Dataset entries:
━━━━━━━━━━━━━━━━
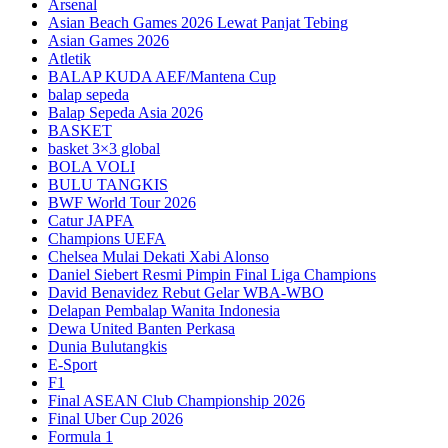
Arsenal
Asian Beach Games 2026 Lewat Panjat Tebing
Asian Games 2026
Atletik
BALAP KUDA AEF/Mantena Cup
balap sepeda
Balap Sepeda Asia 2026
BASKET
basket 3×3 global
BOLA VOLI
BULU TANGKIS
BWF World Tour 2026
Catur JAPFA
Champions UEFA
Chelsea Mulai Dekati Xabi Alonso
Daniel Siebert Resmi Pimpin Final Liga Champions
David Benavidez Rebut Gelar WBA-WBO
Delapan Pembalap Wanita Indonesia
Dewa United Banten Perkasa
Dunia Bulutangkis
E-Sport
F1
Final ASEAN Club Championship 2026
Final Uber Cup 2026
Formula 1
━━━━━━━━━━━━━━━━
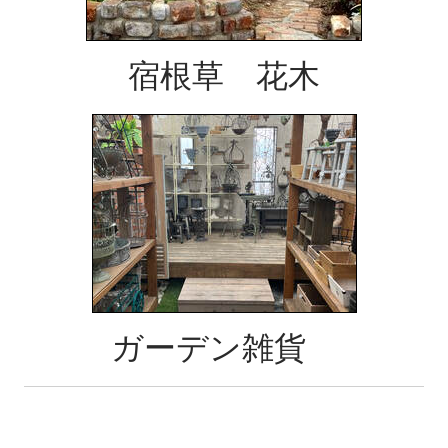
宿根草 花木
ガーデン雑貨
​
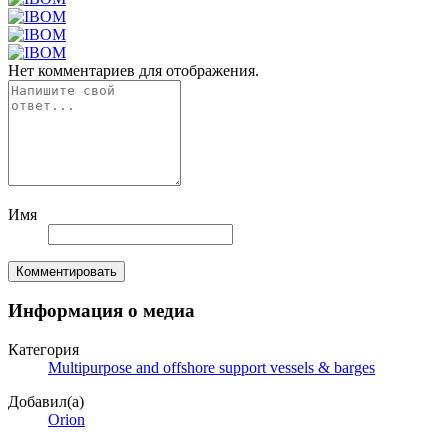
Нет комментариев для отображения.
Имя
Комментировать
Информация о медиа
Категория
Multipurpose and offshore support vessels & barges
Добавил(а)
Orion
━━━━━━━━━━━━━━━━
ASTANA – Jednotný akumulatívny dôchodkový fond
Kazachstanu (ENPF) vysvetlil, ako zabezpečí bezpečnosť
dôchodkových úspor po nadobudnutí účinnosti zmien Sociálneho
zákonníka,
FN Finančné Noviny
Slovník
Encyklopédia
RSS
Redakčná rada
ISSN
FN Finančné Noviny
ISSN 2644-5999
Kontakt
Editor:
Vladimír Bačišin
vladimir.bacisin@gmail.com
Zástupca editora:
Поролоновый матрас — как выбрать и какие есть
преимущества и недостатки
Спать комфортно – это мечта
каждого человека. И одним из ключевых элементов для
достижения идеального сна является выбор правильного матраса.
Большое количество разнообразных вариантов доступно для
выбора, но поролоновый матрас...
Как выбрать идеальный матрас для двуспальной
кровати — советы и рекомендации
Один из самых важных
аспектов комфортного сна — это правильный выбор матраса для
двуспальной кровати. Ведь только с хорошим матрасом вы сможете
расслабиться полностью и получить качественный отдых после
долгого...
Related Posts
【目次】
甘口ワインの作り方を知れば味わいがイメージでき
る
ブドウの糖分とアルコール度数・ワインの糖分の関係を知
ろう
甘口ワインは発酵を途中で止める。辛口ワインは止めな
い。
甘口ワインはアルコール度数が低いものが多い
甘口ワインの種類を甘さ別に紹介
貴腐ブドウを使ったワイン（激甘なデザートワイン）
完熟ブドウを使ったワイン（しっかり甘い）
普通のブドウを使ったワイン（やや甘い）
━━━━━━━━━━━━━━━━
Task to carry out: Search the records for the string "двуспальной", and copy every line that holds it.

Written solution:
Как выбрать идеальный матрас для двуспальной
двуспальной кровати. Ведь только с хорошим матрасом вы сможете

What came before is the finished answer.